Material supplied:
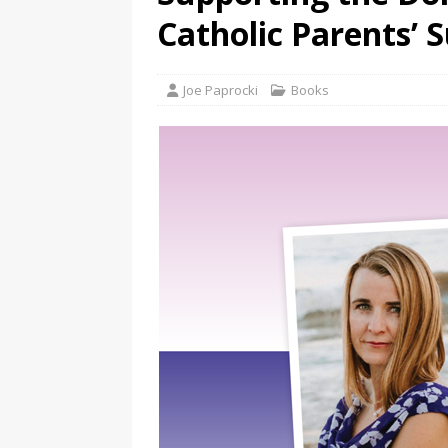
Catholic Parents’ 
Joe Paprocki
Books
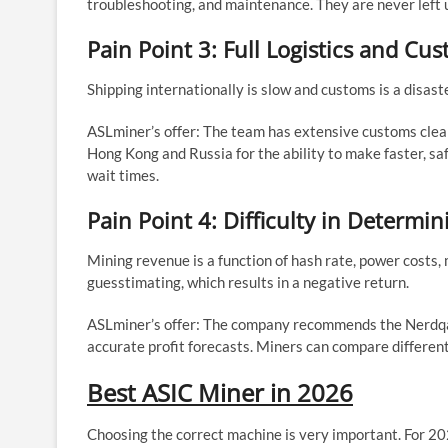
troubleshooting, and maintenance. They are never left
Pain Point 3: Full Logistics and Cu
Shipping internationally is slow and customs is a disas
ASLminer’s offer: The team has extensive customs cle
Hong Kong and Russia for the ability to make faster, saf
wait times.
Pain Point 4: Difficulty in Determin
Mining revenue is a function of hash rate, power costs, 
guesstimating, which results in a negative return.
ASLminer’s offer: The company recommends the Nerdqaxe
accurate profit forecasts. Miners can compare differen
Best ASIC Miner in 2026
Choosing the correct machine is very important. For 20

Aim of the exercise:
List each line of the entries that holds the string "offer".

Solution to the exercise:
ASLminer’s offer: The team has extensive customs cle
ASLminer’s offer: The company recommends the Nerdqaxe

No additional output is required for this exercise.